═════ Task input

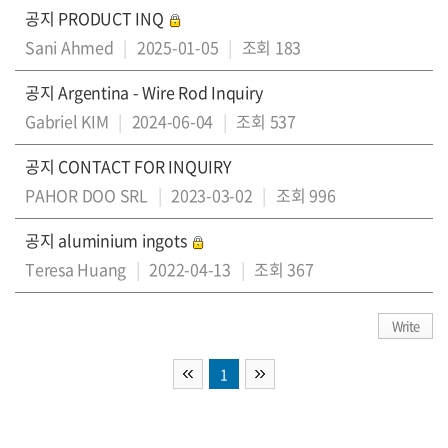
공지
PRODUCT INQ
Sani Ahmed
|
2025-01-05
|
조회 183
공지
Argentina - Wire Rod Inquiry
Gabriel KIM
|
2024-06-04
|
조회 537
공지
CONTACT FOR INQUIRY
PAHOR DOO SRL
|
2023-03-02
|
조회 996
공지
aluminium ingots
Teresa Huang
|
2022-04-13
|
조회 367
Write
1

══════════

[Required work] The copy you output must match the entries above exactly, except that it has no pictures.

[Answer section]
공지
PRODUCT INQ
Sani Ahmed
|
2025-01-05
|
조회 183
공지
Argentina - Wire Rod Inquiry
Gabriel KIM
|
2024-06-04
|
조회 537
공지
CONTACT FOR INQUIRY
PAHOR DOO SRL
|
2023-03-02
|
조회 996
공지
aluminium ingots
Teresa Huang
|
2022-04-13
|
조회 367
Write
1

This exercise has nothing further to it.